About Oimo setMotor: Oimo gives a warning when a setMotor is tried… that includes a maxForce second parameter. It simply rejected my line 104 setMotor maxForce = 5… and failed. Its fine with me that a warning should be given, but still… set the value for me! :slight_smile: Don’t fail… after the warning. joint1.setMotor(-.4, 5); fails… due to the ‘5’. Remove it, it works fine… for Oimo. I think @trevordev worked this issue… awhile back. Can ya fix us up, there, T-dev? Thx. I will re-visit Oimo’s stuttering setMotor issue soon… to try to find the reason. Meantime, please ONLY give the warning but keep functionality of other engines… by allowing maxForce 2nd param and not forcing a value into it. Accept user-set value, give warning, and install the value, please… and if all big-dogs approve. You MIGHT wish to tell in the warning… “For Oimo, very large maxForce values may be needed.” shrug. (imho) :slight_smile:

Anyway, back to the work-around…

See lines 105 and 106? Yuh, yuh, yuh, they MUST be included in all three motor-running methods (for cannon). Actually, only line 105 is needed. Remove/ignore 106 at-will.

How Found: I was console-touring-around on the joint’s bodyA (greenbox) and bodyB (leg) native objects, and I kept seeing bodyB invMass and invMassSolve being big fat numbers… +3 to +10… yet my li’l ol’ leg only has a mass of 0.3. What the heck is going-on, here, huh?
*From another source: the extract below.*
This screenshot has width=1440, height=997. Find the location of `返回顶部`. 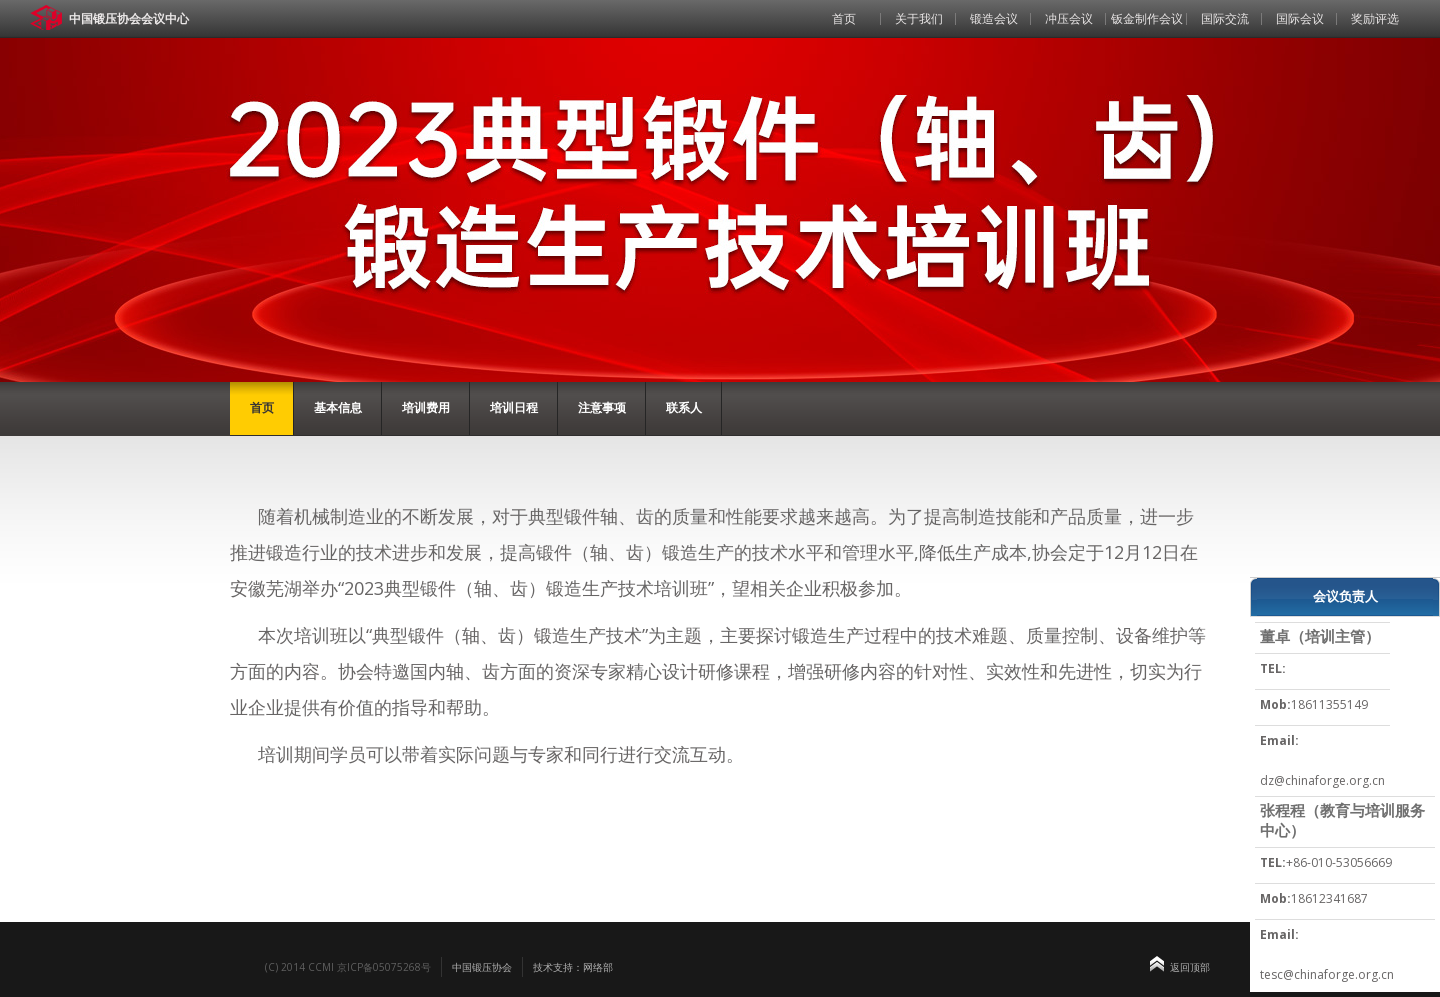

返回顶部 is located at coordinates (1190, 967).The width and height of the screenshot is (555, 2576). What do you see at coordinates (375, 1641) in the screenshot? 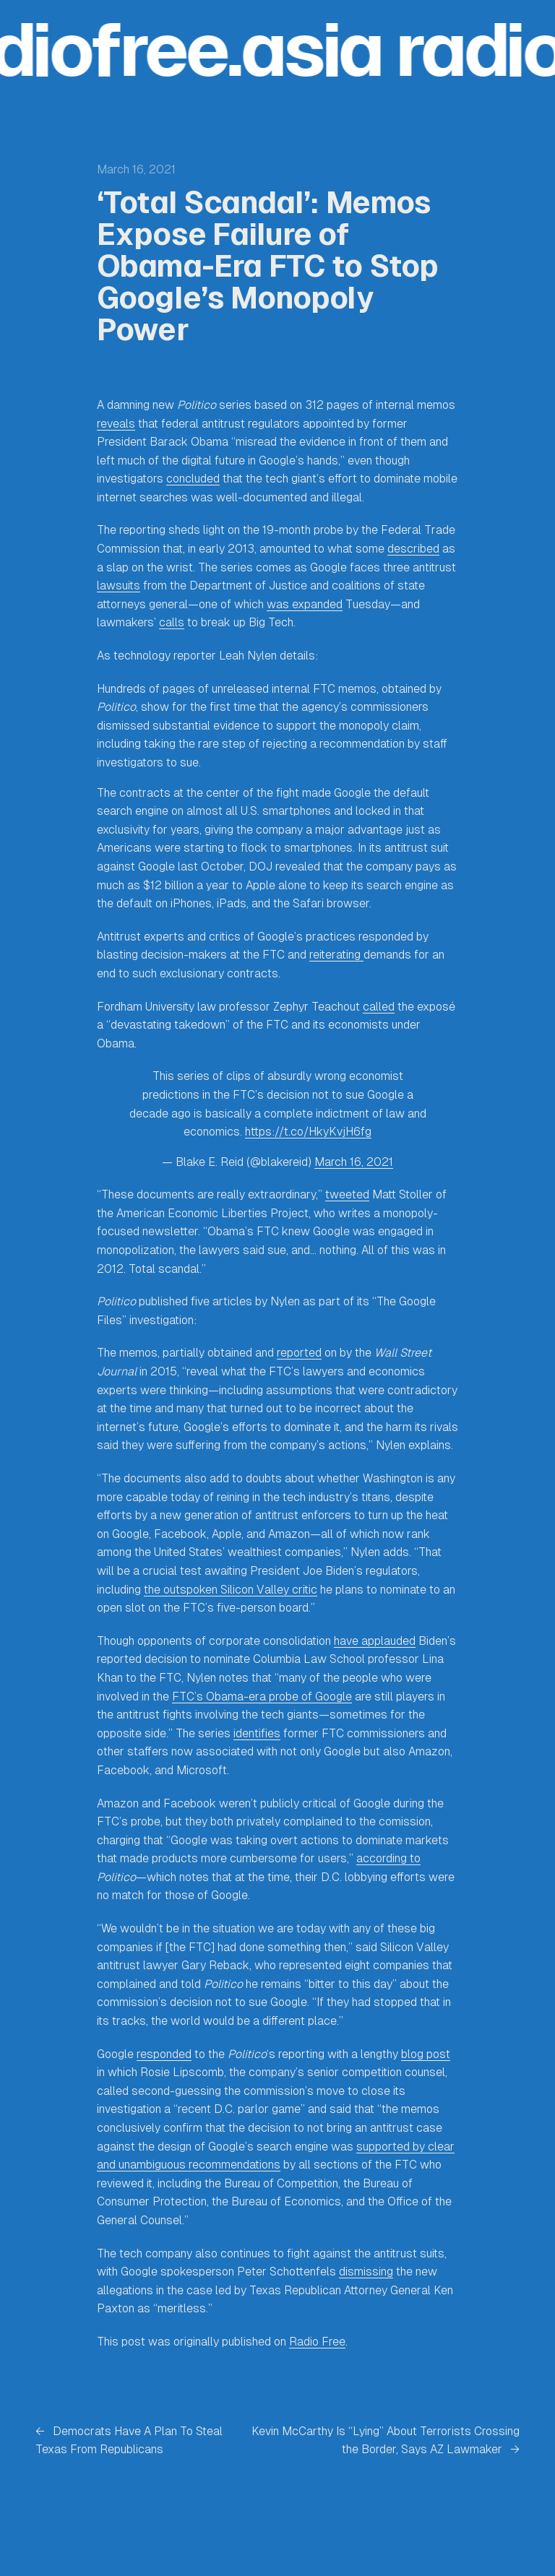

Time for a little kludge-kode, eh? You bet. Works great. I have no idea why, or why, or even why. :slight_smile: But I’m alive and well with motors… in Cannon, now.

Ya know what sucks? I just got done speaking AGAINST “workarounds” and kludge-fixes… in another thread. Here… I just-now accidentally promoted such things. :innocent:

Adding @Cedric for the Physics part.